Table of Contents

Class BoolQBenchmark<T>

Namespace
AiDotNet.Reasoning.Benchmarks
Assembly
AiDotNet.dll

BoolQ benchmark for evaluating yes/no question answering.

public class BoolQBenchmark<T> : IBenchmark<T>

Type Parameters

T

The numeric type used for scoring (e.g., double, float).

Inheritance
BoolQBenchmark<T>
Implements
Inherited Members

Remarks

For Beginners: BoolQ tests whether AI can answer yes/no questions about passages of text, requiring reading comprehension.

What is BoolQ? BoolQ (Boolean Questions) contains naturally occurring yes/no questions about Wikipedia passages. Unlike artificial benchmarks, these are real questions that people actually asked.

Format:

  • Passage: A paragraph from Wikipedia
  • Question: A yes/no question about the passage
  • Answer: True or False

Example:

Passage: "The Eiffel Tower is a wrought-iron lattice tower on the Champ de Mars
in Paris, France. It is named after the engineer Gustave Eiffel, whose company
designed and built the tower. Constructed from 1887 to 1889..."

Question: "Is the Eiffel Tower in France?"
Answer: Yes/True

Question: "Was the Eiffel Tower built in the 21st century?"
Answer: No/False

Why it's challenging:

  • Requires careful reading comprehension
  • Questions can be tricky or indirect
  • Need to distinguish explicit vs. implicit information
  • Must avoid making unwarranted inferences
  • Real-world questions (not synthetic)

Performance levels:

  • Random guessing: 50%
  • Humans: 89%
  • BERT-Large: 77.4%
  • RoBERTa: 87.1%
  • GPT-3: 76.4%
  • GPT-4: 86.9%
  • Claude 3 Opus: 87.5%
  • Claude 3.5 Sonnet: 91.0%
  • ChatGPT o1: 89.5%

Question types:

  • Factual: Direct facts from the passage
  • Inferential: Requires reasoning from passage
  • Temporal: About time and dates
  • Causal: About cause and effect
  • Comparative: About comparisons

Research:

  • "BoolQ: Exploring the Surprising Difficulty of Natural Yes/No Questions" (Clark et al., 2019)
  • https://arxiv.org/abs/1905.10044
  • Dataset: 15,942 questions from Google search queries
  • Part of SuperGLUE benchmark suite

Constructors

BoolQBenchmark()

public BoolQBenchmark()

Properties

BenchmarkName

Gets the name of this benchmark.

public string BenchmarkName { get; }

Property Value

string

Description

Gets a description of what this benchmark measures.

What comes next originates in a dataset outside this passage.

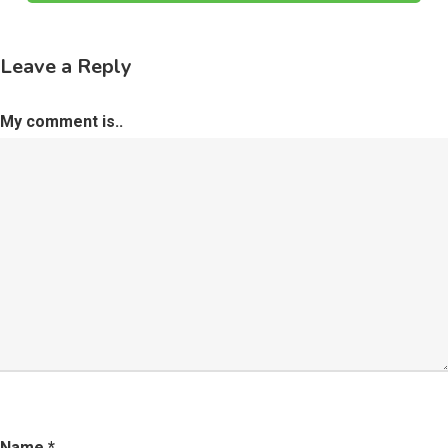
Leave a Reply
My comment is..
Name
*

public string Description { get; }

Property Value

string

TotalProblems

Gets the total number of problems in this benchmark.

public int TotalProblems { get; }

Property Value

int

Methods

EvaluateAsync(Func<string, Task<string>>, int?, CancellationToken)

Evaluates a reasoning strategy on this benchmark.

public Task<BenchmarkResult<T>> EvaluateAsync(Func<string, Task<string>> evaluateFunction, int? sampleSize = null, CancellationToken cancellationToken = default)

Parameters

evaluateFunction Func<string, Task<string>>

Function that takes a problem and returns an answer.

sampleSize int?

Number of problems to evaluate (null for all).

cancellationToken CancellationToken

Cancellation token.

Returns

Task<BenchmarkResult<T>>

Benchmark results with accuracy and detailed metrics.

Remarks

For Beginners: This runs the benchmark by: 1. Selecting problems (either all or a random sample) 2. Asking the reasoning system to solve each one 3. Comparing answers to the correct solutions 4. Calculating accuracy and other metrics

The evaluateFunction is your reasoning system - it takes a problem string and returns an answer string.

LoadProblemsAsync(int?)

Loads benchmark problems (for inspection or custom evaluation).

public Task<List<BenchmarkProblem>> LoadProblemsAsync(int? count = null)

Parameters

count int?

Number of problems to load (null for all).

Returns

Task<List<BenchmarkProblem>>

List of benchmark problems.

Remarks

For Beginners: Returns the actual problems and their correct answers so you can inspect them or run custom evaluations.